Dry Needling, Western And Traditional Acupuncture Defined
The following exert is taken from the Australian Society of Acupuncture Physiotherapists guidelines;
Dry Needling involves needling to altered or dysfunctional tissues in order to improve or restore function. This may include needling of myofascial trigger points and periosteum.
Western acupuncture utilises meridian points but applies it to ‘western’ reasoning with particular consideration to relevant neurophysiology and anatomy. Points are stimulated to create local, spinal segmental or supraspinal pain modulating effects.
Traditional Acupuncture utilises meridian or other traditional points based on a Traditional Chinese Medicine approach which includes diagnosis and clinical reasoning using various Chinese medicine assessment methods and treatment paradigms.
Registered health practitioners may choose to practice using any one of the forms of acupuncture or dry needling or may possess the skills to utilise the various forms in combination.

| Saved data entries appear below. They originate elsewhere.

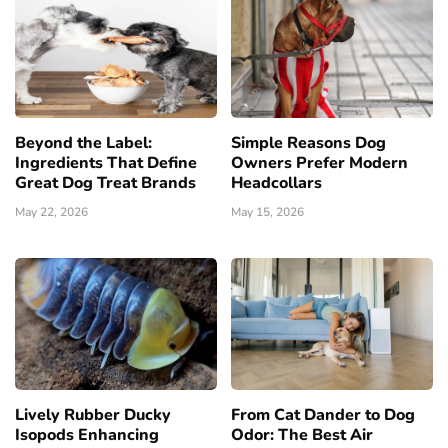
Beyond the Label:
Simple Reasons Dog
Ingredients That Define
Owners Prefer Modern
Great Dog Treat Brands
Headcollars
May 22, 2026
May 15, 2026
Lively Rubber Ducky
From Cat Dander to Dog
Isopods Enhancing
Odor: The Best Air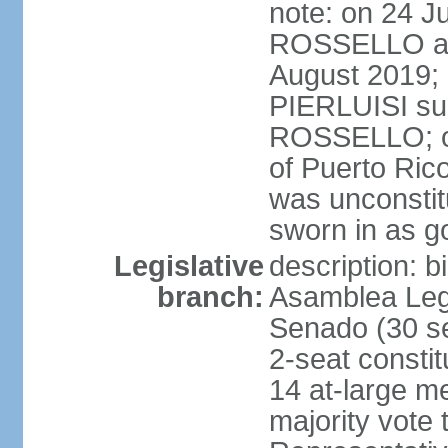
note: on 24 J
ROSSELLO ann
August 2019; 
PIERLUISI su
ROSSELLO; on
of Puerto Ric
was unconsti
sworn in as g
Legislative
description: 
branch:
Asamblea Legi
Senado (30 se
2-seat consti
14 at-large m
majority vote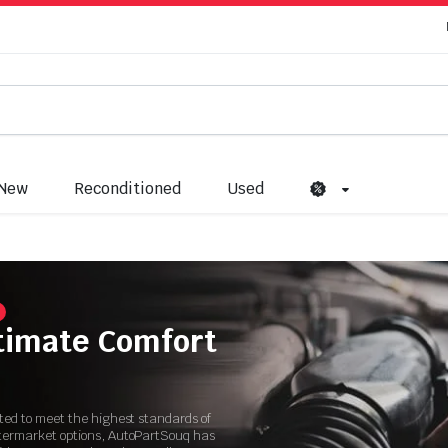
New
Reconditioned
Used
ltimate Comfort
ated to meet the highest standards of
ftermarket options, AutoPartSouq has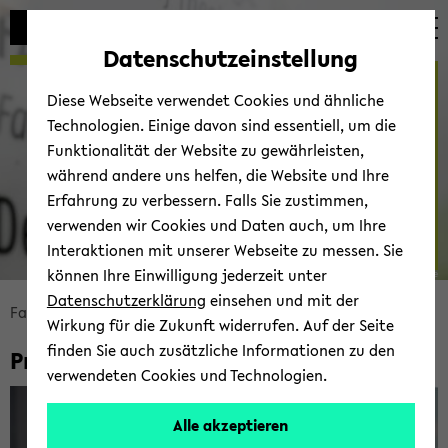
Automatische
skip
skip
skip
Inhaltswechsel
to
to
to
Datenschutzeinstellung
vermeiden
main
main
footer
Prof. Dr. Antje Miss­bach
content
menu
Diese Webseite verwendet Cookies und ähnliche
Technologien. Einige davon sind essentiell, um die
Funktionalität der Website zu gewährleisten,
Ar­beits­be­reich 6: So­zio­lo­
während andere uns helfen, die Website und Ihre
gie der Trans­na­tio­na­li­sie­
Erfahrung zu verbessern. Falls Sie zustimmen,
rung und So­zi­al­an­thro­po­
verwenden wir Cookies und Daten auch, um Ihre
lo­gie
Interaktionen mit unserer Webseite zu messen. Sie
können Ihre Einwilligung jederzeit unter
© Fa­kul­tät für So­zio­lo­gie
Datenschutzerklärung
einsehen und mit der
skip
Fa­kul­tät für So­zio­lo­gie
Fa­kul­tät
Per­so­nen
Wirkung für die Zukunft widerrufen. Auf der Seite
breadcrumb
finden Sie auch zusätzliche Informationen zu den
Prof. Dr. Antje Miss­bach
navigation
verwendeten Cookies und Technologien.
to
main
Alle akzeptieren
content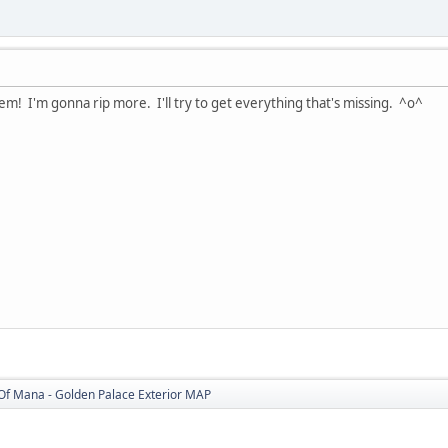
hem! I'm gonna rip more. I'll try to get everything that's missing. ^o^
Of Mana - Golden Palace Exterior MAP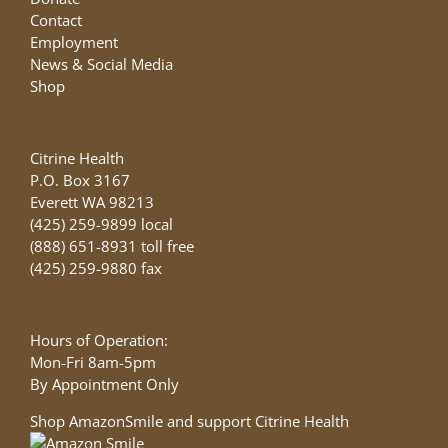
Contact
Employment
News & Social Media
Shop
Citrine Health
P.O. Box 3167
Everett WA 98213
(425) 259-9899 local
(888) 651-8931 toll free
(425) 259-9880 fax
Hours of Operation:
Mon-Fri 8am-5pm
By Appointment Only
Shop AmazonSmile and support Citrine Health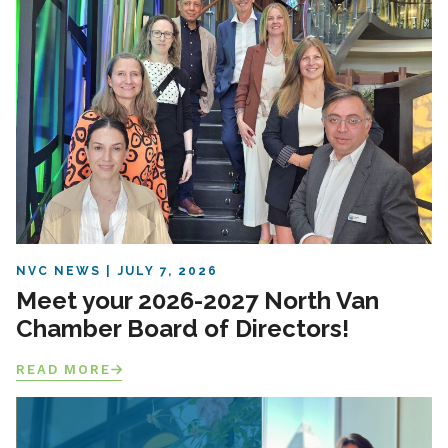
NVC NEWS
JULY 7, 2026
Meet your 2026-2027 North Van
Chamber Board of Directors!
READ MORE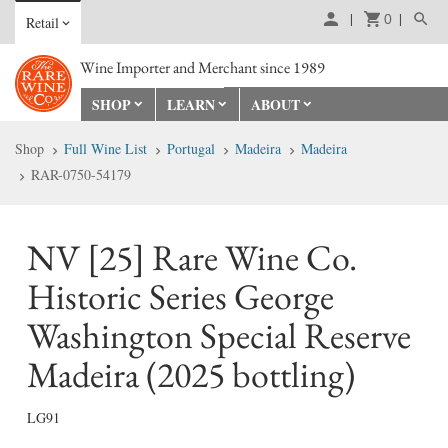
0
Retail
Wine Importer and Merchant since 1989
SHOP
LEARN
ABOUT
Shop
Full Wine List
Portugal
Madeira
Madeira
RAR-0750-54179
NV [25] Rare Wine Co.
Historic Series George
Washington Special Reserve
Madeira (2025 bottling)
LG91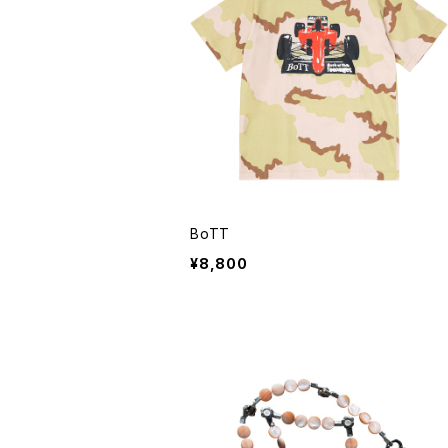
BoTT
¥8,800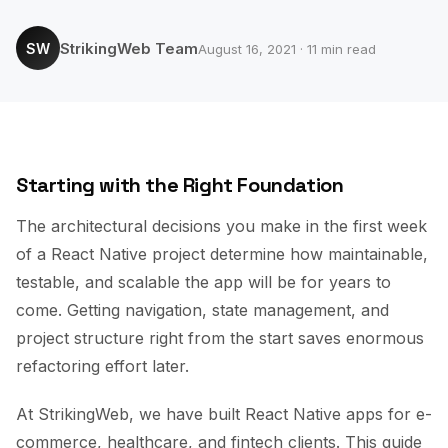
StrikingWeb Team
SW
August 16, 2021 · 11 min read
Starting with the Right Foundation
The architectural decisions you make in the first week
of a React Native project determine how maintainable,
testable, and scalable the app will be for years to
come. Getting navigation, state management, and
project structure right from the start saves enormous
refactoring effort later.
At StrikingWeb, we have built React Native apps for e-
commerce, healthcare, and fintech clients. This guide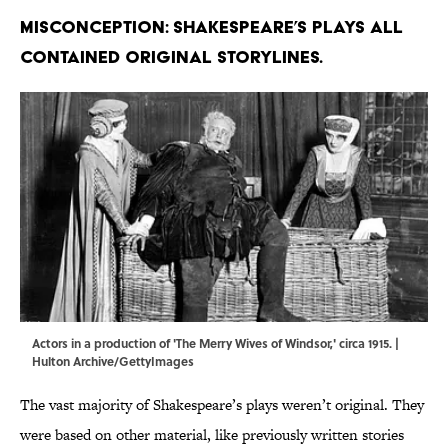
Misconception: Shakespeare’s plays all
contained original storylines.
Actors in a production of 'The Merry Wives of Windsor,' circa 1915. |
Hulton Archive/GettyImages
The vast majority of Shakespeare’s plays weren’t original. They
were based on other material, like previously written stories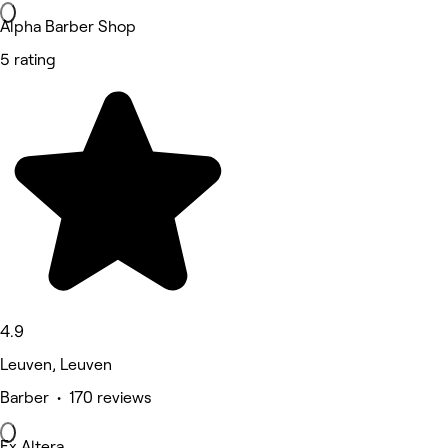
Alpha Barber Shop
5 rating
4.9
Leuven, Leuven
Barber • 170 reviews
Ex Altera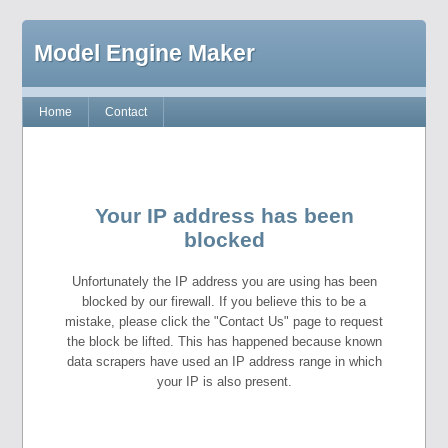
Model Engine Maker
Home
Contact
Your IP address has been
blocked
Unfortunately the IP address you are using has been
blocked by our firewall. If you believe this to be a
mistake, please click the "Contact Us" page to request
the block be lifted. This has happened because known
data scrapers have used an IP address range in which
your IP is also present.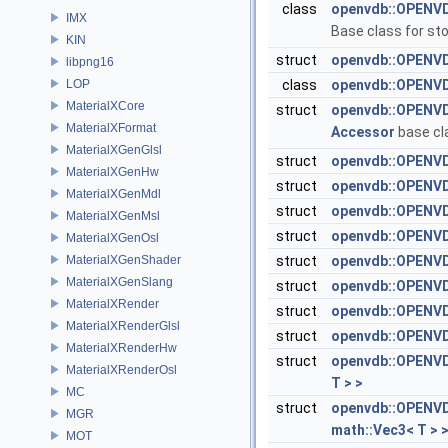
class
openvdb::OPENVD
IMX
Base class for sto
KIN
struct
openvdb::OPENVD
libpng16
LOP
class
openvdb::OPENVD
MaterialXCore
struct
openvdb::OPENVD
MaterialXFormat
Accessor
base cl
MaterialXGenGlsl
struct
openvdb::OPENVD
MaterialXGenHw
struct
openvdb::OPENVDB
MaterialXGenMdl
struct
openvdb::OPENVDB
MaterialXGenMsl
struct
openvdb::OPENVDB
MaterialXGenOsl
MaterialXGenShader
struct
openvdb::OPENVDB
MaterialXGenSlang
struct
openvdb::OPENVDB
MaterialXRender
struct
openvdb::OPENVDB
MaterialXRenderGlsl
struct
openvdb::OPENVDB
MaterialXRenderHw
struct
openvdb::OPENVDB
MaterialXRenderOsl
T > >
MC
struct
openvdb::OPENVDB
MGR
math::Vec3< T > 
MOT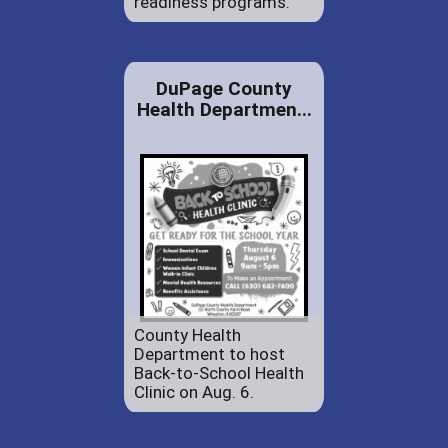
readiness programs.
DuPage County
Health Departmen...
County Health
Department to host
Back-to-School Health
Clinic on Aug. 6.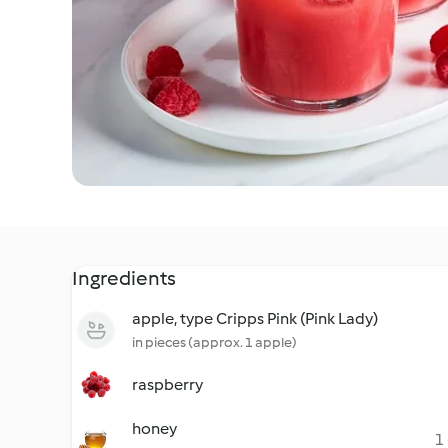
Ingredients
apple, type Cripps Pink (Pink Lady)
in pieces (approx. 1 apple)
raspberry
honey
1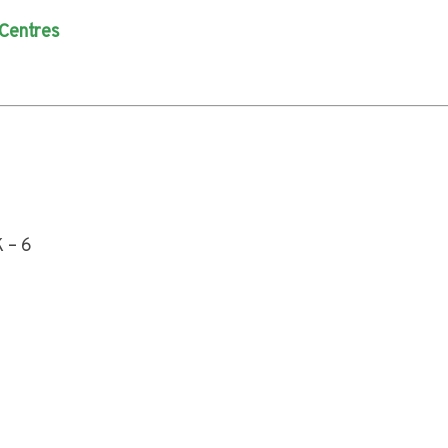
 Centres
 – 6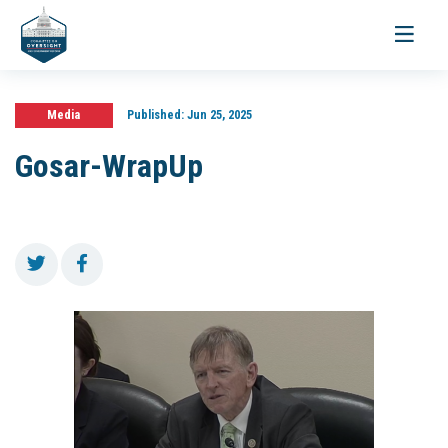
Toggle
navigati
Media
Published:
Jun 25, 2025
Gosar-WrapUp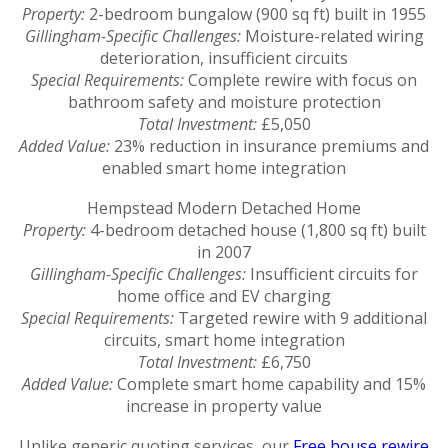
Property:
2-bedroom bungalow (900 sq ft) built in 1955
Gillingham-Specific Challenges:
Moisture-related wiring
deterioration, insufficient circuits
Special Requirements:
Complete rewire with focus on
bathroom safety and moisture protection
Total Investment:
£5,050
Added Value:
23% reduction in insurance premiums and
enabled smart home integration
Hempstead Modern Detached Home
Property:
4-bedroom detached house (1,800 sq ft) built
in 2007
Gillingham-Specific Challenges:
Insufficient circuits for
home office and EV charging
Special Requirements:
Targeted rewire with 9 additional
circuits, smart home integration
Total Investment:
£6,750
Added Value:
Complete smart home capability and 15%
increase in property value
Unlike generic quoting services, our
Free house rewire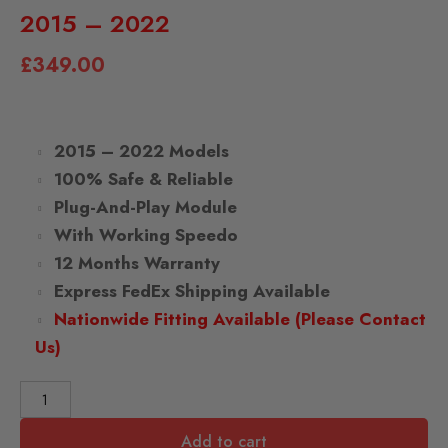
2015 – 2022
£
349.00
2015 – 2022 Models
100% Safe & Reliable
Plug-And-Play Module
With Working Speedo
12 Months Warranty
Express FedEx Shipping Available
Nationwide Fitting Available (Please Contact
Us)
Add to cart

Utilisation of any of the above needling techniques is employed within a practitioner’s scope and as part of an overall management approach.
The suggested minimum training is two days for an Introduction to Dry Needling or Western Acupuncture which forms the minimum training required for coverage under professional indemnity insurance. Following the minimum training requirements it is advised to complete 30 hours of continuing professional development (such as attending meetings, reading journals or attending courses or workshops) on acupuncture or dry needling over a three year period to remain competent in this field of practice.